0497. 非重叠矩形中的随机点【中等】
1. 📝 题目描述
给定一个由非重叠的轴对齐矩形的数组 rects,其中 rects[i] = [ai, bi, xi, yi] 表示 (ai, bi) 是第 i 个矩形的左下角点,(xi, yi) 是第 i 个矩形的右上角点。设计一个算法来随机挑选一个被某一矩形覆盖的整数点。矩形周长上的点也算做是被矩形覆盖。所有满足要求的点必须等概率被返回。

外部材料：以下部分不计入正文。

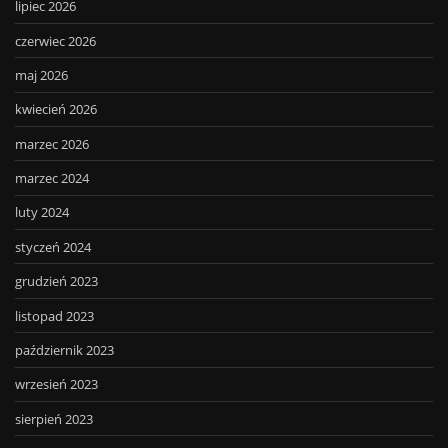
lipiec 2026
czerwiec 2026
maj 2026
kwiecień 2026
marzec 2026
marzec 2024
luty 2024
styczeń 2024
grudzień 2023
listopad 2023
październik 2023
wrzesień 2023
sierpień 2023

在给定的矩形覆盖的空间内的任何整数点都有可能被返回。
请注意,整数点是具有整数坐标的点。
实现 Solution 类:
Solution(int[][] rects)用给定的矩形数组rects初始化对象。int[] pick()返回一个随机的整数点[u, v]在给定的矩形所覆盖的空间内。
示例 1:

txt
输入:
["Solution", "pick", "pick", "pick", "pick", "pick"]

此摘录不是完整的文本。